WORK REQUEST = Search the material for the string "parking", then return every line where it is found.

EXERCISE MATERIALS =
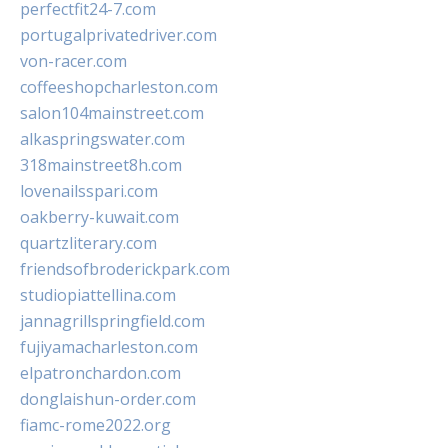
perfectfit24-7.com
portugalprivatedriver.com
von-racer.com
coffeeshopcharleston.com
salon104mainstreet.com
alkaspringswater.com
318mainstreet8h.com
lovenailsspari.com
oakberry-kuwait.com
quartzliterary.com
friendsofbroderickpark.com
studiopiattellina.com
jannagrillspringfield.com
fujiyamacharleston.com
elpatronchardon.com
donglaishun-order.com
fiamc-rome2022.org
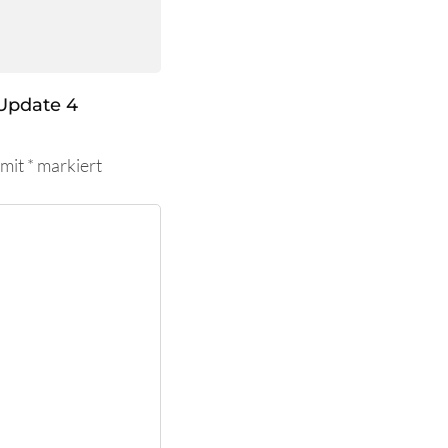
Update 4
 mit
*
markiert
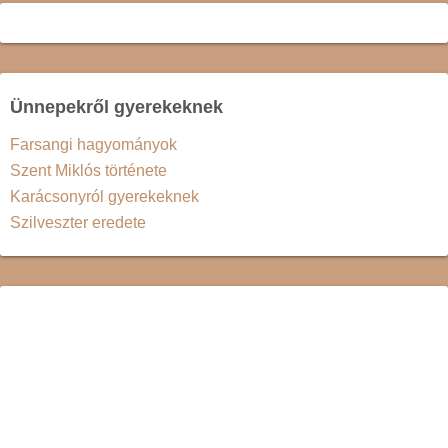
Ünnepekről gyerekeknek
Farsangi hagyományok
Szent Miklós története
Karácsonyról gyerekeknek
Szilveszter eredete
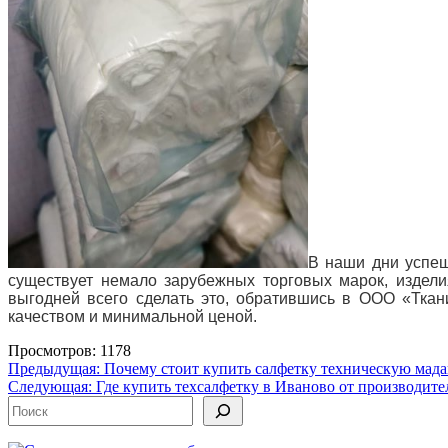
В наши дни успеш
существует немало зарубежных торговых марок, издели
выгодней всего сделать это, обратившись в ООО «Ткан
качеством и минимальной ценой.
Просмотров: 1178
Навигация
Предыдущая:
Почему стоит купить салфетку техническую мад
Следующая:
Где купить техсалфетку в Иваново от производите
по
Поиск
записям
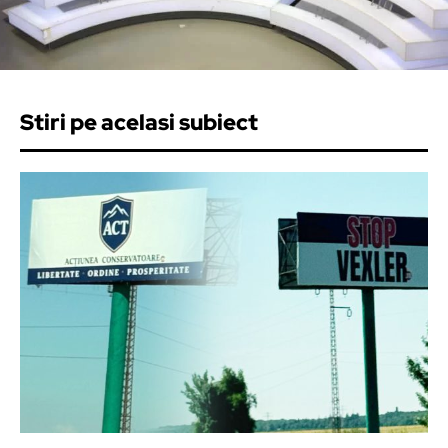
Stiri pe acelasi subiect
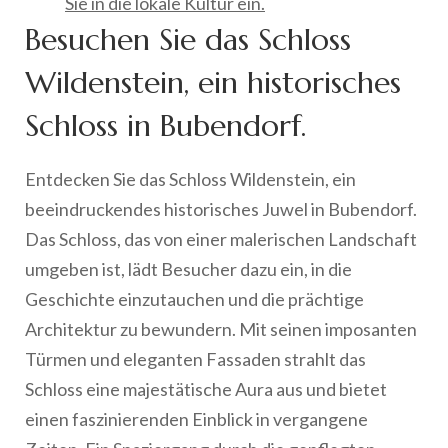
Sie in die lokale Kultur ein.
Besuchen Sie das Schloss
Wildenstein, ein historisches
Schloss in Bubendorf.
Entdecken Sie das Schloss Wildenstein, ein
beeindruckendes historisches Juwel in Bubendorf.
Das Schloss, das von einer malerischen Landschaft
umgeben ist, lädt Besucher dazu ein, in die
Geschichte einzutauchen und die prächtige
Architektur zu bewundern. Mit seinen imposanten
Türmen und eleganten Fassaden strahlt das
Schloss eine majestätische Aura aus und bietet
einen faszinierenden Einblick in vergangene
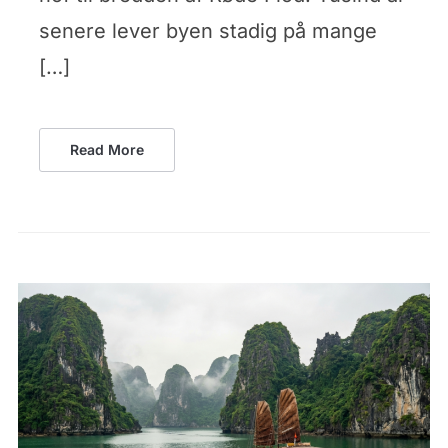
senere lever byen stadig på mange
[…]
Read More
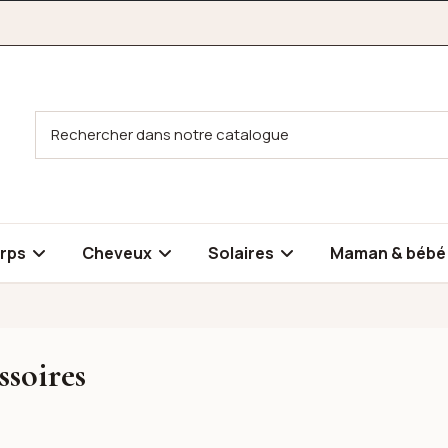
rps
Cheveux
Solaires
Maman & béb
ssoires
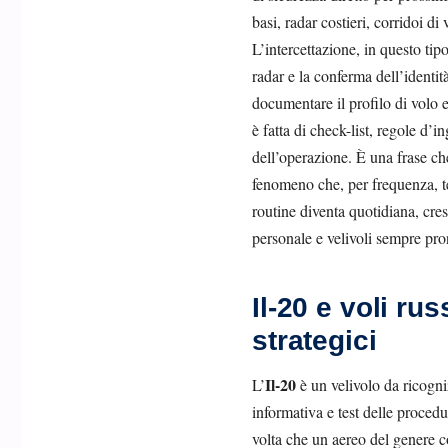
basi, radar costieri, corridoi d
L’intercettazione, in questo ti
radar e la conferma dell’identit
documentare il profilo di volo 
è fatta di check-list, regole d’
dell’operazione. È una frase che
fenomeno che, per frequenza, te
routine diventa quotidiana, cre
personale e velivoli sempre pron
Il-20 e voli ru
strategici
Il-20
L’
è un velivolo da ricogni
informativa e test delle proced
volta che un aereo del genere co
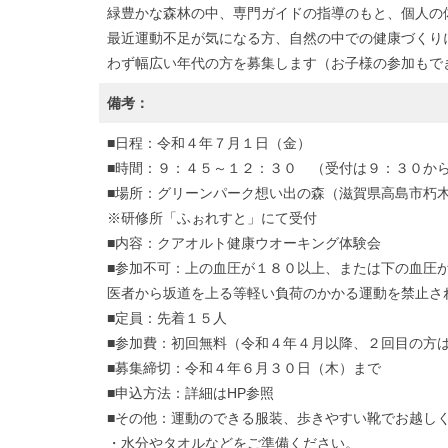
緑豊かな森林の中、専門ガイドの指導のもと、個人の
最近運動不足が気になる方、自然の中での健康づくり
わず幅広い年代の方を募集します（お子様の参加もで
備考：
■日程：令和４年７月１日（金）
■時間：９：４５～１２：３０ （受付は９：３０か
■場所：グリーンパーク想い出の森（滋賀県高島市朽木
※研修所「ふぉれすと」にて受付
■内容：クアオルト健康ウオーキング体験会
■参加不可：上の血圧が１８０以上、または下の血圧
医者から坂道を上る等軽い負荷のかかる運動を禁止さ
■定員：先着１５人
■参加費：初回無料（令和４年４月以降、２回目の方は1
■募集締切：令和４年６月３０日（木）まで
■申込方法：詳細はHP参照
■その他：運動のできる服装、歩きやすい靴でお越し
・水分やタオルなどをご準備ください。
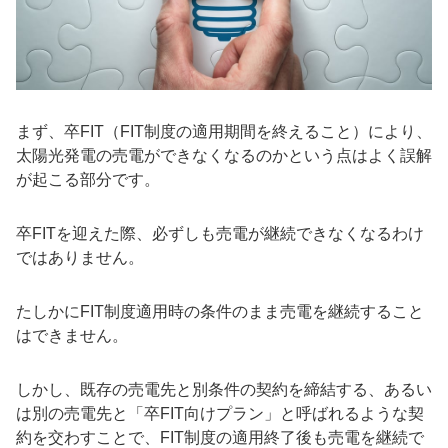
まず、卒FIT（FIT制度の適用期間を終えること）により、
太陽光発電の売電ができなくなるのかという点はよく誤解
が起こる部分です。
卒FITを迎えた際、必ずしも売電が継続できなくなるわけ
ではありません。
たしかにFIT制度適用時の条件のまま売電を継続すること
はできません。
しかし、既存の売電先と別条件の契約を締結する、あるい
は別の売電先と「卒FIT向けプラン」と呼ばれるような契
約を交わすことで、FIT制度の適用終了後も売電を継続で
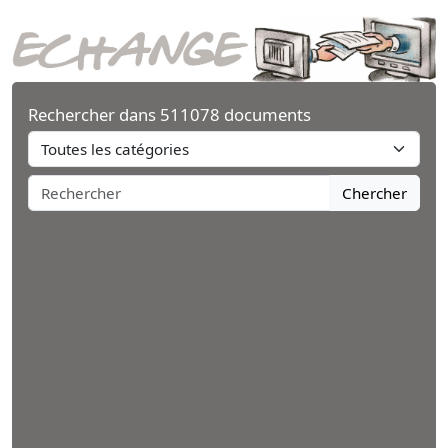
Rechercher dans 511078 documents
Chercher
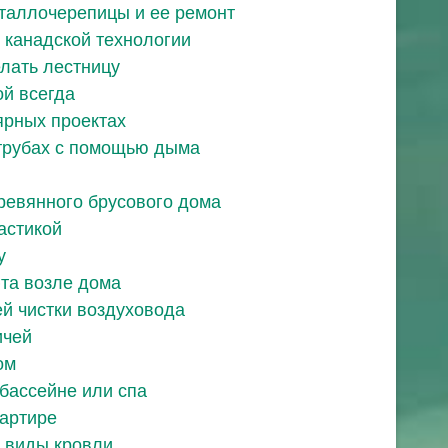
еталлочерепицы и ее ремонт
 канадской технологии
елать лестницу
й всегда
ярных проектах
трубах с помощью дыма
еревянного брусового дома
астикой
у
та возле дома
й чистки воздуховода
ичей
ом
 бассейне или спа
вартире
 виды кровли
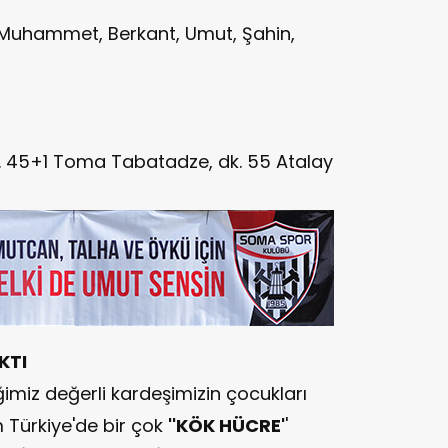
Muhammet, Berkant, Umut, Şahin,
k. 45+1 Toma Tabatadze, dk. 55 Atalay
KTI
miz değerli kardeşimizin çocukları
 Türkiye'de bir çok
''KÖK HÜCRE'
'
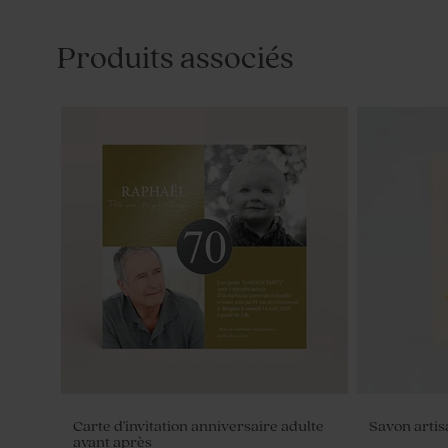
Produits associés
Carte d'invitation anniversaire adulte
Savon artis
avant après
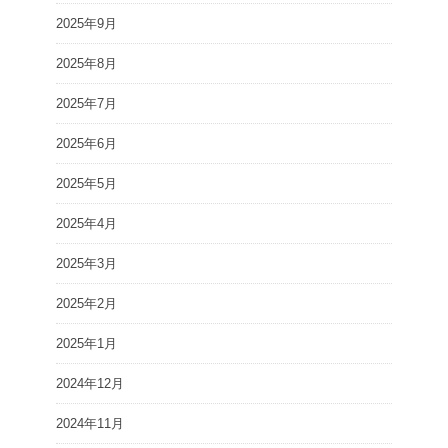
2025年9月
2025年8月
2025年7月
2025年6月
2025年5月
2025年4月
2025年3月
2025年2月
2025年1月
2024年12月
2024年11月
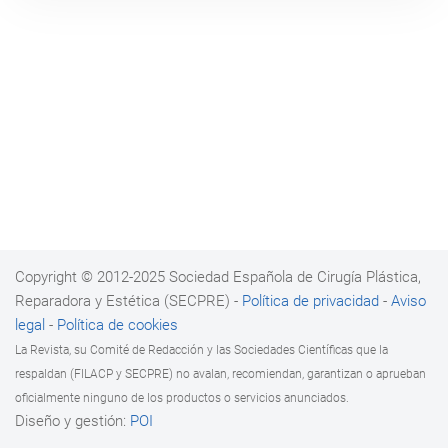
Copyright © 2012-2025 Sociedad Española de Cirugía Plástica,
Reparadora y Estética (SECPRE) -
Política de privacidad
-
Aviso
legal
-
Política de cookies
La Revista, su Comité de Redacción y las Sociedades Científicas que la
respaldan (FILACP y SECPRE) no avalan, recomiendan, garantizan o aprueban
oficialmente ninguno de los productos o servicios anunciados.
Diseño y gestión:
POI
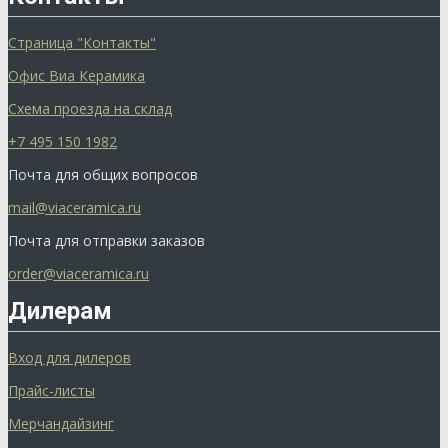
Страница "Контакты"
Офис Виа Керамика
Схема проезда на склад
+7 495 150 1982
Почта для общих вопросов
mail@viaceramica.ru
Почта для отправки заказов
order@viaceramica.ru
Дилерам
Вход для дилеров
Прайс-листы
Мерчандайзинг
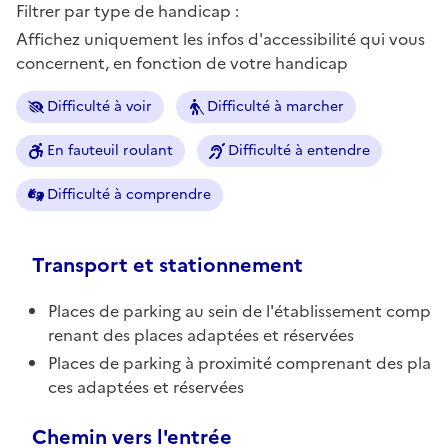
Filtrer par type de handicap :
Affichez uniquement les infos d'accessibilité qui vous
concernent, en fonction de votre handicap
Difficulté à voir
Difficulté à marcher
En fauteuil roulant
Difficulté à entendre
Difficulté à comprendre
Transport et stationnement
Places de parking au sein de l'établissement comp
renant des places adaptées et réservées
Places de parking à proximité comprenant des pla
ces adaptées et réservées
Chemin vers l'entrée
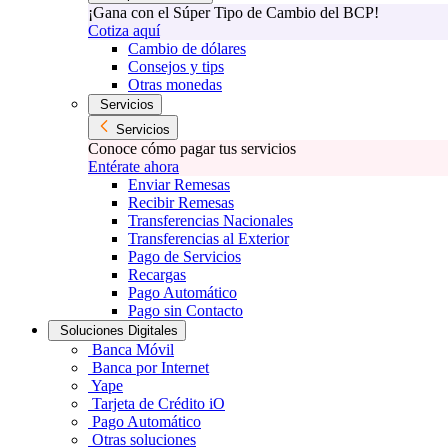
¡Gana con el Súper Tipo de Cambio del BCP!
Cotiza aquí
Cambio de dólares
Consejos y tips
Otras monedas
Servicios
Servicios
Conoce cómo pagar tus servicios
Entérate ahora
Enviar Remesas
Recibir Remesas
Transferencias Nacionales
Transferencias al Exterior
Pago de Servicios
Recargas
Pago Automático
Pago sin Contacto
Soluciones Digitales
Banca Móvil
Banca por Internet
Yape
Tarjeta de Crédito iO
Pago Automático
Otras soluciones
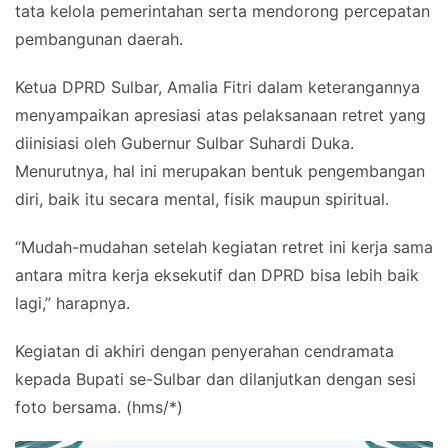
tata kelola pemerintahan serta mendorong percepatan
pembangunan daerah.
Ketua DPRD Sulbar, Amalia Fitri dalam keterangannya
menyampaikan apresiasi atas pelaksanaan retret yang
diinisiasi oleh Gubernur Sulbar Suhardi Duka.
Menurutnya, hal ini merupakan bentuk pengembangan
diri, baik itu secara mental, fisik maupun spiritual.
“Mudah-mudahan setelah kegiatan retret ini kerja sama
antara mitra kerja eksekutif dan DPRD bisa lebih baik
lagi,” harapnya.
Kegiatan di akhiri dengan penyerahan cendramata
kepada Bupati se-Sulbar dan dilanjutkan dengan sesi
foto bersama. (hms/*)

TASK SOLUTION =
Places de parking au sein de l'établissement comp
Places de parking à proximité comprenant des pla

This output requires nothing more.